No one knows who John Cowperthwaite is. No one who is not a classical liberal that is. Among that small subset of the population, Cowperthwaite is an unsung hero. As the civil servant who essentially directed the economic policy of Hong Kong after World War II, when it was a British colony, his indefatigable commitment to liberal ideas is seen as the reason why Hong Kong prospered.
Cowperthwaite was an odd duck. A Scot trained in the classics, he took what was essentially a crash course in economics that allowed him to secure a lofty position in the British colonial service. During that crash course, he was deeply influenced by a now-forgotten fellow Scot, James Nisbet, whose claim to fame as an economist had been to write a terse free market critique of John Maynard Keynes’ End of Laissez-Faire that was unambiguously titled A Case for Laissez-Faire. When Cowperthwaite arrived in Hong Kong after the war, he openly ridiculed Keynesian ideas, the idea of the mixed economy, central planning, and even the collection of government statistics about the economy. As it was a colony, Cowperthwaite was immunized from political pressures usually present in liberal democracies. He thus felt no qualms about saying exactly what he thought and doing exactly what followed from those thoughts.
In the end, Hong Kong kept taxes low, imposed few regulations on businesses, intervened only moderately in labor markets, and placed little-to-no tariffs and duties on the import of foreign goods. Among all the countries within the same income range, Hong Kong had by far the smallest government of them all (generally less than 5 percent of the economy, when north of 20 percent was the norm).
Milton Friedman, who labelled Hong Kong “an almost laboratory experiment in what happens when government is limited to its proper functions and leaves people free to pursue their own objectives,” considered that Cowperthwaite never got the credit for making Hong Kong one of the richest places on Earth.
The problem with that story of unsung intellectual heroism and immensely desirable outcomes is that there are details that strike discordant notes. For example, similar Asian economies such as South Korea, Taiwan, Japan, and Singapore enjoyed economic growth that matched that of Hong Kong, despite having far larger governments, noticeably higher tariffs, weaker property rights, and stricter regulations. Simultaneously, some historians have argued that Cowperthwaite somewhat overstated his classical-liberal credentials, and that he did intervene recurrently in the economy, notably with regards to housing policy.
In recent work with Jamie Pavlik and Yang Zhou, I dove deeper into that matter by asking two questions. First, did Cowperthwaite really keep the government under control? Second, did his policies really stimulate growth? To answer both questions, we exploit Cowperthwaite’s retirement in 1971. Our premise is that he was so unique that, upon his departure in 1971, Hong Kong became like other Asian economies or former British colonies. As such, the post-1971 period can be used to create a “counterfactual” Hong Kong (based on the experiences of these other Asian economies and former British colonies) which can then be extended pre-1971 and compared with actual data. Any differences between the “counterfactual” and the “actual” can thus be assigned to Cowperthwaite’s policies.
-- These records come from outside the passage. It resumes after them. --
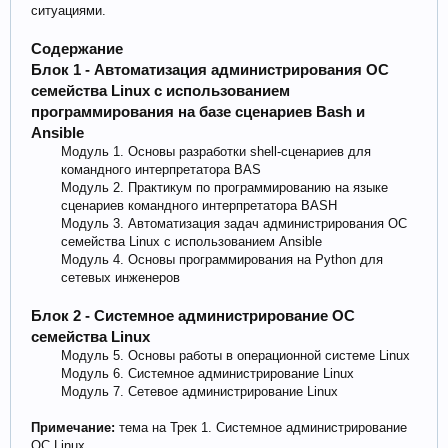
ситуациями.
Содержание
Блок 1 - Автоматизация администрирования ОС
семейства Linux с использованием
программирования на базе сценариев Bash и
Ansible
Модуль 1. Основы разработки shell-сценариев для
командного интерпретатора BAS
Модуль 2. Практикум по программированию на языке
сценариев командного интерпретатора BASH
Модуль 3. Автоматизация задач администрирования ОС
семейства Linux с использованием Ansible
Модуль 4. Основы программирования на Python для
сетевых инженеров
Блок 2 - Системное администрирование ОС
семейства Linux
Модуль 5. Основы работы в операционной системе Linux
Модуль 6. Системное администрирование Linux
Модуль 7. Сетевое администрирование Linux​
Примечание:
тема на Трек 1. Системное администрирование
ОС Linux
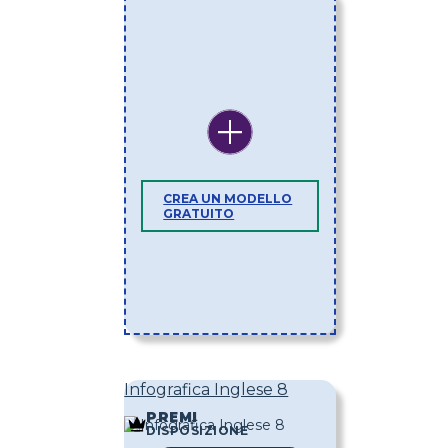
CREA UN MODELLO
GRATUITO
Infografica Inglese 8
PREMI
DISPOSIZIONE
What do we find? Cowperthwaite did indeed keep the size of government down. Had it not been for him, Hong Kong’s government would have been bigger in 1971 by somewhere between 20 and 25 percent of what it actually was. When we use economic growth instead of the size of government, however, we find that Hong Kong did not perform better or worse than other economies. It performed as well as everybody else did, even though it had a massively smaller government.
How can these results be explained? We point out that there is a simple explanation that resides in Hong Kong’s unique land market. Unlike other Asian economies and former British colonies, the entire land supply of Hong Kong is controlled by the government. The government occasionally sells some plots in auctions to obtain revenues. Because it controls the supply and how much it lets on the market, however, the government essentially controls the price, which causes housing prices and rents to be quite high. This government monopoly control increases the price of one input (land) for forms which does slow down economic growth. This is a major intervention in the economy. Because there is no “spending” associated, however, it does not appear in measures of the “size” of government.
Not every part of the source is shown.